This function transforms IC values into IC weights: IC values denote the ordering of hypotheses/models, while IC weights quantify the relative strength of hypotheses/models.

Usage

calculate_IC_weights(IC, hypo_names = NULL, use_scientific = TRUE)
calc_ICweights(IC, hypo_names = NULL, use_scientific = TRUE)

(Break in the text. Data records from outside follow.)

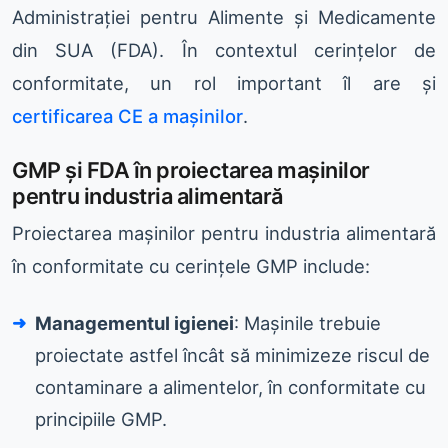
Administrației pentru Alimente și Medicamente
din SUA (FDA). În contextul cerințelor de
conformitate, un rol important îl are și
certificarea CE a mașinilor
.
GMP și FDA în proiectarea mașinilor
pentru industria alimentară
Proiectarea mașinilor pentru industria alimentară
în conformitate cu cerințele GMP include:
Managementul igienei
: Mașinile trebuie
proiectate astfel încât să minimizeze riscul de
contaminare a alimentelor, în conformitate cu
principiile GMP.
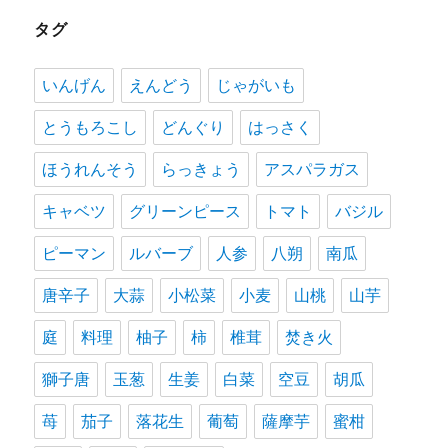
タグ
いんげん
えんどう
じゃがいも
とうもろこし
どんぐり
はっさく
ほうれんそう
らっきょう
アスパラガス
キャベツ
グリーンピース
トマト
バジル
ピーマン
ルバーブ
人参
八朔
南瓜
唐辛子
大蒜
小松菜
小麦
山桃
山芋
庭
料理
柚子
柿
椎茸
焚き火
獅子唐
玉葱
生姜
白菜
空豆
胡瓜
苺
茄子
落花生
葡萄
薩摩芋
蜜柑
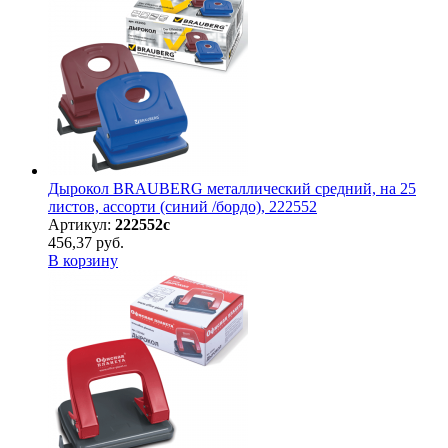
Дырокол BRAUBERG металлический средний, на 25
листов, ассорти (синий /бордо), 222552
Артикул:
222552с
456,37 руб.
В корзину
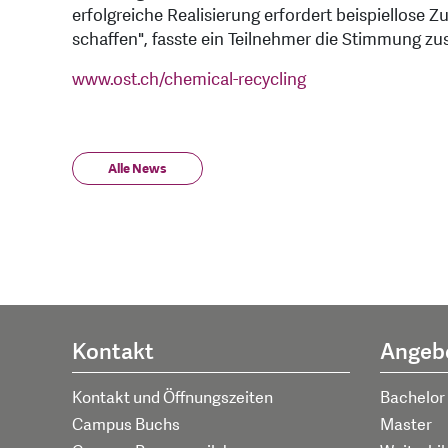
erfolgreiche Realisierung erfordert beispiellos
schaffen", fasste ein Teilnehmer die Stimmung 
www.ost.ch/chemical-recycling
Alle News
Kontakt
Angeb
Kontakt und Öffnungszeiten
Bachelor
Campus Buchs
Master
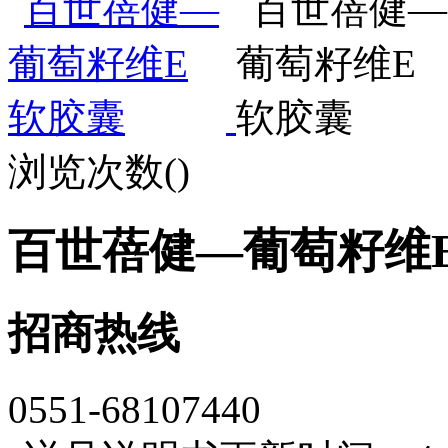
浏览次数(
)
百世蓓健—葡萄籽维
招商热线
0551-68107440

# S3 method for goric_ICw print(x, digits = max(3, getOption("digits") - 4), ...)

Value

IC weights, which quantify the relative strength of hypotheses/models.

Arguments

IC

A vector or one-column matrix with information criteria (AIC, ORIC, GORIC(A), BIC, SIC, ...) values of length 'NrHypos', where 'NrHypos' stands for the number of hypotheses/ models.

x

an object of class con_goric.

hypo_names

Optional. Vector containing 'NrHypos' characters which will be used for labeling the hypothesis. Default: H1, H2, ...

use_scientific

If TRUE (default), the IC weights and ratio of IC weights will be formatted using scientific notation. If FALSE, standard numeric formatting is used.

digits

the number of significant digits to use when printing.

...

no additional arguments for now.

Examples

Run this code
IC <- c(1,2,3)
calculate_IC_weights(IC)


## PT weights 
# This examples shows how to calculate PT weights.
# Notably, one is interested in PT weights when the log-likelihood for two or more
# hypotheses are (approximately) equal.
# Then, the comparison between those hypotheses is solely based on the PT values.
# The IC weights will then equal the PT weights.
# In that case, there is support for the overlap (boundary) of these hypotheses.
# Thus, when the IC weights equal the PT weights for a (sub)set of hypotheses,
# then there is support for the overlap (boundary) of these hypotheses.

y <- rnorm(30)
group <- factor(rep(c("A","B","C"), each = 10))
fit.lm <- lm(y ~ -1 + group)
est <- coef(fit.lm)
VCOV_est <- vcov(fit.lm)
H1 <- "groupA < groupB < groupC"
results <- goric(est, VCOV = VCOV_est, hypotheses = list(H1), 
                 comparison = "complement", type = "gorica")
calculate_IC_weights(results$result[,3])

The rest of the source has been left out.